Lo que empezó con un café en casa de Álex –un piso lleno de carácter, adornado con guitarras y estufa de leña-, acabó con una vuelta en la Noria –sí, aquella del famoso discurso de Orson Wells en El Tercer Hombre– y un strudel casero en muy buena compañía. ¿Quién lo hubiera dicho aquella mañana lluviosa?

Viena desde Kahlenberg

Siguiendo la línea verde desde Schottenring, el tercer día me llevó al piso de Kathi y Johanna, dos estudiantes austríacas que me hospedaron un par de noches. Junto a Kathi, que había hecho su EVS en Rumanía, subí (en autobús) hasta la montaña de Kahlenberg, que goza de preciosas vistas sobre Viena, desde los cercanos viñedos hasta los lejanos molinos de viento que marcan la senda hacia Bratislava. Por la noche, vimos el fútbol entre cervezas. En Viena, se interesan mucho por el fútbol y, siendo una ciudad tan cosmopolita, aficionados de todas las nacionalidades se reúnen en espacios públicos para seguir los partidos. ¡Mejor que ver España caer ante Chile yo solito en un bar eslovaco!

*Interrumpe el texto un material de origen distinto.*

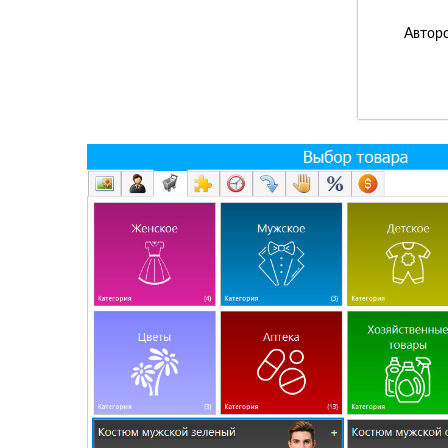
Авторс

A parte de birras y fútbol, con las chicas pasé un buen rato conversando sobre política austríaca (¿os acordáis de Haider?), Europa y demás banalidades. Al mediodía, habíamos comido en Deewan, un local de comida pakistaní cuyo lema es “come lo que quieras, paga lo que quieras”.

Donaukanal a la altura de Roßauer Lände

La última noche me quedé en casa de Rachel, una californiana amiga de Xin (mi primer anfitrión) que también estaba muy al día del Mundial. Con ella cené en Rebhuhn, un restaurante donde sirven porciones inmensas de platos típicos austríacos. El menú era ilegible pero, por suerte, la camarera colombiana me recomendó un estofado de cerdo en cerveza negra apto para cazadores codiciosos. Rematamos la noche con unas cervezas checas en el Donaukanal junto a dos húngaras, una panameña y el novio indio de Rachel. Al día siguiente, regresé a Eslovaquia para pasar el finde y recargar pilas.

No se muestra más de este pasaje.